Неожиданно он повернулся к Джевдет-бею:
— Я тебя попрошу кое о чем… Подойди сюда. Обещаешь, что выполнишь мою просьбу? Я хочу взглянуть на сына. Привези его сюда.
— Из Хасеки?
— Да, оттуда. Поезжай в Хасеки и привези Зийю. Он живет у своей тети, кем, бишь, она нам приходится… Найди эту Зейнеп-ханым и привези сюда моего сына.
— Прямо сейчас? — растерянно пробормотал Джевдет-бей.
— Да, сейчас. Немедленно! Я знаю, тебе туда ехать не хочется. Но уж сделай милость. Я прошу. Раз уж ты привел сюда доктора, то сделай для меня и это тоже. Последний раз увидеть сына…

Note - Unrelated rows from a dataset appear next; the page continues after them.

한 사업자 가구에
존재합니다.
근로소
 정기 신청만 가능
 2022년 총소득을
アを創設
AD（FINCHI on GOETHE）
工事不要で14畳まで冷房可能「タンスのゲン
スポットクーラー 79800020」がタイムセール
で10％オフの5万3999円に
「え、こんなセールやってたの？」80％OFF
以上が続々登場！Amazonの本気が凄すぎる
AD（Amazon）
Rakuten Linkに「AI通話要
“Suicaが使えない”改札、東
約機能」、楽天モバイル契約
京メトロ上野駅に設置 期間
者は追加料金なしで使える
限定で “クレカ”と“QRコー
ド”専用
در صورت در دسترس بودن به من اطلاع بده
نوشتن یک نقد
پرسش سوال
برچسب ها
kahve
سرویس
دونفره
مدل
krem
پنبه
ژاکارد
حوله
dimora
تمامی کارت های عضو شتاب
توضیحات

— Да вы и не умираете вовсе, — перебил его доктор, открывая чемоданчик и доставая стетоскоп. — У вас очень сильные легкие!

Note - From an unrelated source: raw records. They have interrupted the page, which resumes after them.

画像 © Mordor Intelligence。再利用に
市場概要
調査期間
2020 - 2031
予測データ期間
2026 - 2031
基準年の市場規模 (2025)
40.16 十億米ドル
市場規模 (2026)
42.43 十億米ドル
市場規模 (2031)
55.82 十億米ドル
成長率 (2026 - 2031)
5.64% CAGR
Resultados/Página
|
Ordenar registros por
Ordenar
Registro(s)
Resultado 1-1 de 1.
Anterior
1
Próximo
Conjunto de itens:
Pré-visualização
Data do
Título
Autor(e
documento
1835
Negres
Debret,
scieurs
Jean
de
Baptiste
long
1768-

— Ладно-ладно, со мной эти штучки не пройдут. Делай свое дело, бери деньги и уходи. Дай ему денег, Джевдет. Больше я у тебя уже ничего просить не буду.
Джевдет-бей, направлявшийся к двери, остановился, достал из кошелька два золотых и положил их на столик рядом с треснувшей пепельницей. Увидев, что Мари это заметила, обрадовался.

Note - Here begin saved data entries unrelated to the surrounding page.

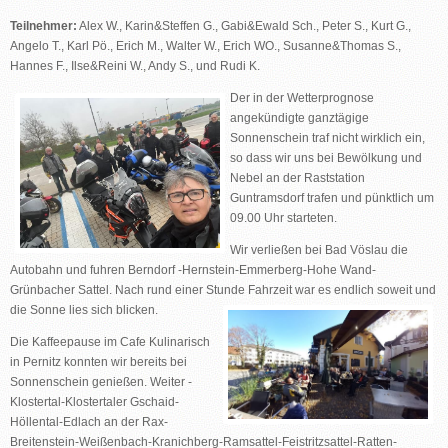
Teilnehmer:
Alex W., Karin&Steffen G., Gabi&Ewald Sch., Peter S., Kurt G.,
Angelo T., Karl Pö., Erich M., Walter W., Erich WO., Susanne&Thomas S.,
Hannes F., Ilse&Reini W., Andy S., und Rudi K.
Der in der Wetterprognose
angekündigte ganztägige
Sonnenschein traf nicht wirklich ein,
so dass wir uns bei Bewölkung und
Nebel an der Raststation
Guntramsdorf trafen und pünktlich um
09.00 Uhr starteten.
Wir verließen bei Bad Vöslau die
Autobahn und fuhren Berndorf -Hernstein-Emmerberg-Hohe Wand-
Grünbacher Sattel. Nach rund einer Stunde Fahrzeit war es endlich soweit und
die Sonne lies sich blicken.
Die Kaffeepause im Cafe Kulinarisch
in Pernitz konnten wir bereits bei
Sonnenschein genießen. Weiter -
Klostertal-Klostertaler Gschaid-
Höllental-Edlach an der Rax-
Breitenstein-Weißenbach-Kranichberg-Ramsattel-Feistritzsattel-Ratten-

— Поскорее, поскорее! — крикнул ему в спину Нусрет. — С этой своей расфуфыренной каретой ты, должно быть, быстро обернешься!
Глава 5
В СТАРОМ КВАРТАЛЕ
Чувствуя себя как будто в чем-то виноватым, Джевдет-бей спустился по лестнице и приказал кучеру ехать в Хасеки. Обливаясь потом, закурил. Когда карета тронулась в путь, мягко покачиваясь на гибких рессорах, и в окне начали проплывать дома и люди, Джевдет-бей — возможно, сигарета тоже сыграла здесь некоторую роль — немного пришел в себя. «Почему все так нелепо? Почему я такой?» — бормотал он себе под нос, вспоминая события этого дня. Потом подумал о брате. Умрет он или нет? Мать до последних дней твердила, что умирает, но за неделю до смерти вдруг стала уверять, что чувствует себя лучше, — а потом взяла и умерла. А брат все по-старому… Ну и дурной же характер! Вспомнив разговор, так его смутивший, Джевдет-бей снова покраснел. Нусрет спрашивал, сколько раз он видел свою невесту, а сам смотрел на Мари и улыбался. Говорил о наемной карете и опять улыбался. Должно быть, он и сейчас провожал его этой издевательской усмешкой. Не смеется ли с ним вместе и армянка? «Да, она, возможно, милая, интересная женщина, но сказать, что я ей восхищаюсь… Да как у него язык повернулся? Это, в конце концов, наглость! Я такой женщиной восхищаться не могу. С ней же семью не создашь, она актриса… Каждый вечер на нее смотрят сотни глаз. Как этот доктор мог поцеловать ей руку? Как они вообще это делают? Кланяются, берут руку женщины, целуют ее, а потом как ни в чем не бывало продолжают разговор — спокойно, весело! Это потому, что они не такие, как мы. Христиане!» Он задумался о том, почему никогда не мог сказать брату, что любит и понимает его. «Потому что времени нет! Торговля все время отнимает!» Он вспоминал слова, сказанные сегодня Нусретом. «Здесь ему все опротивело, и он уехал в Париж». Карета проезжала по мосту, его деревянный настил поскрипывал под колесами. Джевдет-бей смотрел на открывающийся с моста вид: старый Стамбул, купола, мертвенно-спокойный залив… «Не нравится ему здесь! Все здесь плохо, все здешнее он презирает! И меня презирает, но я его понимаю». На глаза ему попалась вывеска: «Лучшие сигары и сигареты. Табачная лавка Ангелидиса». Джевдет-бей снова закурил и погрузился в размышления.